The methods discussed in section 3 group purchases by customer. However, the specific purchases made by the customer are of interest only in so far as they enable prediction of his future behavior and how he might respond to things the store might do, e.g. advertisements, sales, changes in products offered, changes in prices.
In general, we might regard the customer as a stochastic process, i.e. what he will buy (and whether he will come to the store at all), depends probabilistically on the state of his larder, and the actions of the store.
A regular customer may visit the store once per week for 5 years, i.e. make 250 visits. Some may make as many as 1,000 visits. Nevertheless, there often won't be enough information to make a very sophisticated model of a customer. Therefore, simplified models are worth considering.
The simplest model is that customer c has probability p(c,i) of buying item i. The matrix ||p(c,i)|| is likely to be approximable by a matrix of much lower rank, i.e. the customers form a space of lower dimension. If this is true, customers can be approximately characterized by a much smaller number of parameters than are needed for a complete probability distribution. This in turn means that accurate information about the customers can be obtained with smaller samples that would otherwise be required.

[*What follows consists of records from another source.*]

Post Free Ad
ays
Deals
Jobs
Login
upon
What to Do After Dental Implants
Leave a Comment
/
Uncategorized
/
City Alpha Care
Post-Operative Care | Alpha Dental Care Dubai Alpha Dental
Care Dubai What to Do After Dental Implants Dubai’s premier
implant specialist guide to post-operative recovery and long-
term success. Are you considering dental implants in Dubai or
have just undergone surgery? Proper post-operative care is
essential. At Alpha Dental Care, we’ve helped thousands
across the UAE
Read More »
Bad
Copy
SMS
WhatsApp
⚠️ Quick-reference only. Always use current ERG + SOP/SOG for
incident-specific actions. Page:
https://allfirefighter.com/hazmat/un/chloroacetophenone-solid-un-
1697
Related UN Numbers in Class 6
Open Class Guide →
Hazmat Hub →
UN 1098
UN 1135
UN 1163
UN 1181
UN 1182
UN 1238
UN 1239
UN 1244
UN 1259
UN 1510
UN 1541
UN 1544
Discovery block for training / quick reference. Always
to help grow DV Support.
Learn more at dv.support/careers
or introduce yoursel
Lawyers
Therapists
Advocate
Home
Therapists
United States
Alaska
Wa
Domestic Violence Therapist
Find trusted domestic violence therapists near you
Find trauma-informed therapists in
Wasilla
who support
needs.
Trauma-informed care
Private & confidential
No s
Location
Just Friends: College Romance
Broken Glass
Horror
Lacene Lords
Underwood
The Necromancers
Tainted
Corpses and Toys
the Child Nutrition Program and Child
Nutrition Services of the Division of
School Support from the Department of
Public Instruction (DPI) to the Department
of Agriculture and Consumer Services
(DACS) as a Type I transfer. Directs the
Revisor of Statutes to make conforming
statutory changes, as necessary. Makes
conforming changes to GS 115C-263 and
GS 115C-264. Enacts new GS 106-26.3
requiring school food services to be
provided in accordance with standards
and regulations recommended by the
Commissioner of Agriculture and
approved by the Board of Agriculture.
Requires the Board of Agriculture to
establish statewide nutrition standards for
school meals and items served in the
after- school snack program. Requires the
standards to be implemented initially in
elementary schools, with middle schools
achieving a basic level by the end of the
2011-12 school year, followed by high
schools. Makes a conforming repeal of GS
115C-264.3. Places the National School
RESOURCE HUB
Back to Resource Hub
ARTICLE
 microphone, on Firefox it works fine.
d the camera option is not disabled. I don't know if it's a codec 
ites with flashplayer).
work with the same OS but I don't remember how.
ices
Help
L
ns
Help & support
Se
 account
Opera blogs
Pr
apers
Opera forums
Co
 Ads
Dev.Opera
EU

If the assumption of independence of the members of the signature is valid, it still takes quite a lot of information to characterize the customer.
The next more elaborate model might take into account the state of the customer's larder. He won't buy more of certain items until he has consumed what he previously bought. If we regard the customer's state as given by the contents of his larder, we can regard his purchases as determined by a Markov process.
The model might be further elaborated to take into account his probable response to sales, etc. Economists would be tempted to try to ascribe a demand curve, most likely just two numbers--the demand at a base price and an elasticity.
We will not pursue these elaborations further in this article, but it seems likely that the most useful information to supermarket companies doing data mining will involve the probabilities of response of different kinds of customers to different stimuli.